The death of Diane de Poitiers

Diane de Poitiers, who lived to be 66 years old, passed away at her castle of Anet on April 26, 1566, following a terrible but short illness (perhaps food poisoning). Françoise de Brezé and Louise de Brezé inherited a large portion of their mother’s wealth, and she also left money to many religious institutions. Several hundred impoverished peasants in white followed the casket as they sang, “Pray to God for Diane de Poitiers,” during her burial.

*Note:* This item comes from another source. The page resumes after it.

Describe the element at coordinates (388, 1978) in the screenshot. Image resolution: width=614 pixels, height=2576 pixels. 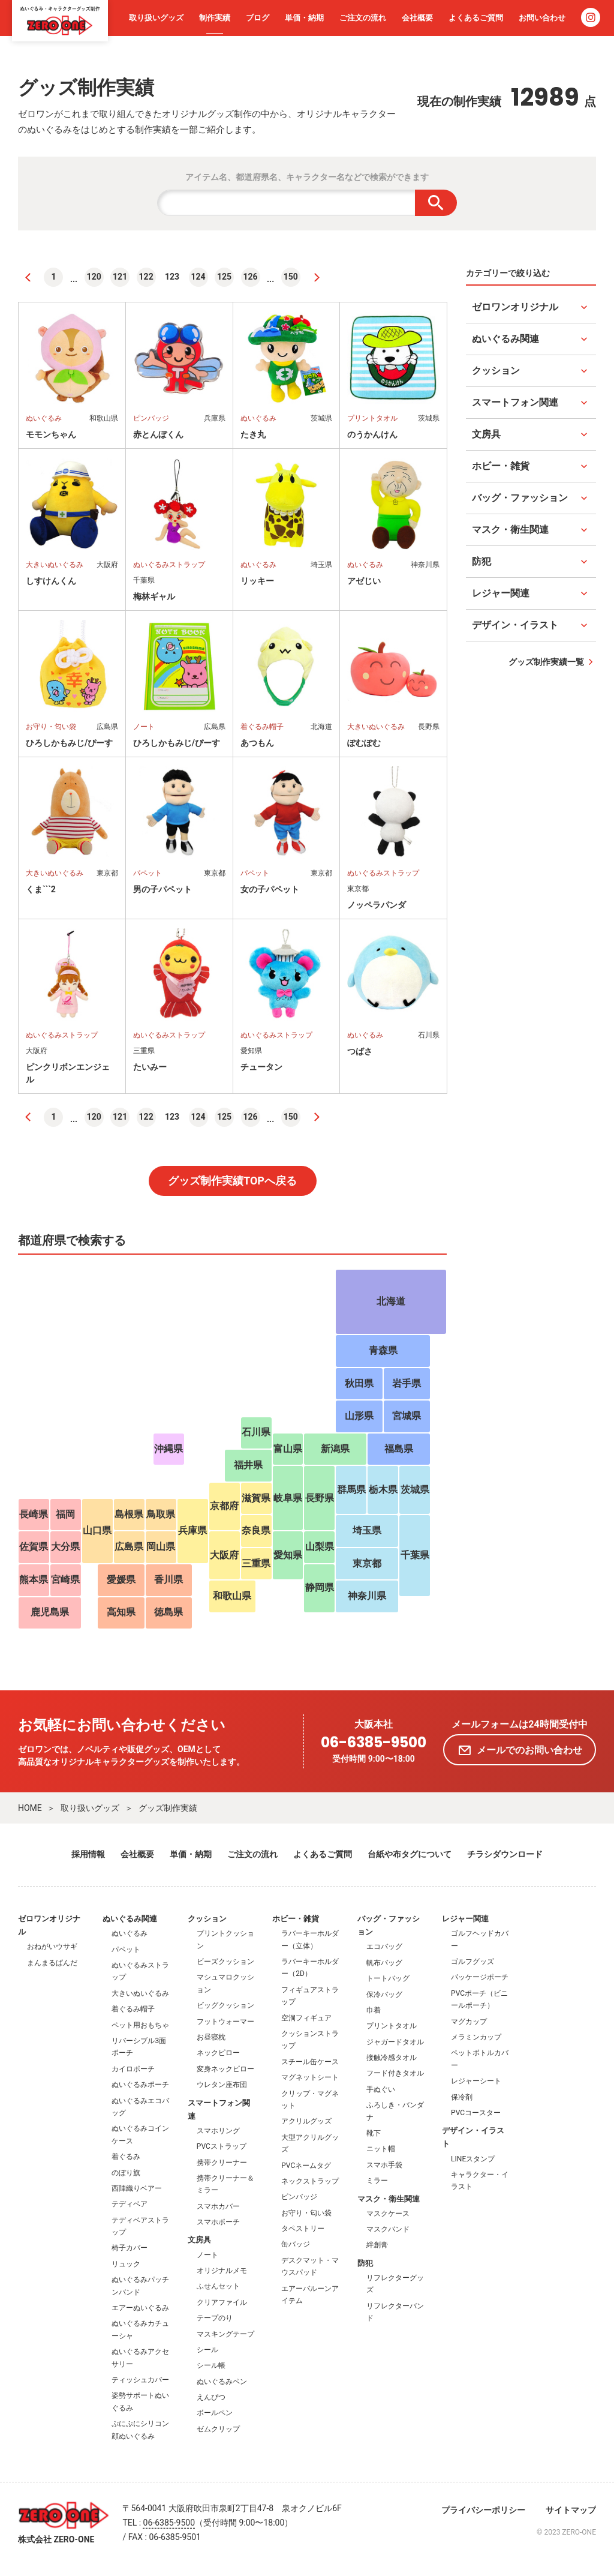
I see `トートバッグ` at that location.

She was laid to rest in the mausoleum she had constructed on the grounds of the castle. In 1795, French rebels uncovered her grave and snipped her hair for souvenir locks. Years later, the castle was auctioned brick by brick.

By Bertie Atkinson

As a history and science writer for Malevus, Bertie Atkinson writes about a wide range of subjects, including ancient civilizations and world wars. During his leisure time, he enjoys reading, watching Netflix, and playing chess.